-- Your instructions --
Please state how many lines in the records contain the string "Gdzie", with no words besides the number.

-- Page images and extracted text --
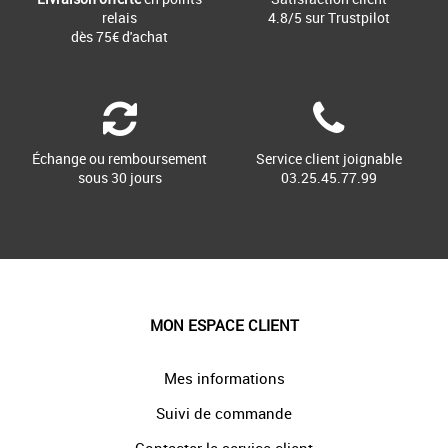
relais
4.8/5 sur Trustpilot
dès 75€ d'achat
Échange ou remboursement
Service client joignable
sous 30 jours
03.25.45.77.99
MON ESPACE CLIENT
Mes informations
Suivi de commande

--

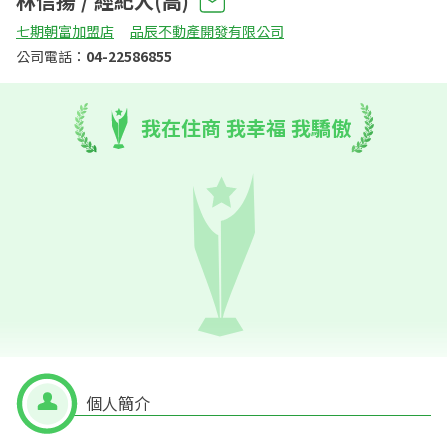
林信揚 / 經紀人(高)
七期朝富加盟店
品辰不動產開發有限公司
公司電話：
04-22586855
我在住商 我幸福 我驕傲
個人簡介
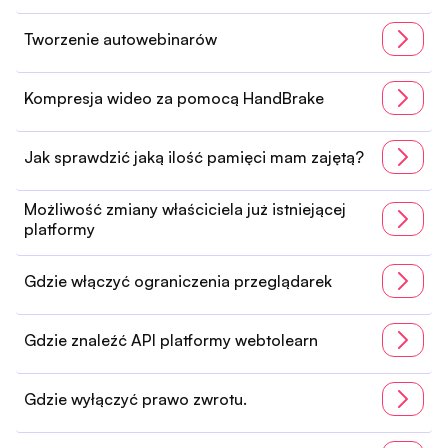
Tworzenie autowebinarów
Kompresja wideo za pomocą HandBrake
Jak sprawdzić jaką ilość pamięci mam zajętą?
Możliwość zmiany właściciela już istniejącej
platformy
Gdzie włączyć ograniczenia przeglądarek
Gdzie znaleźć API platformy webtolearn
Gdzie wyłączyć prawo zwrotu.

-- Output of the exercise --
3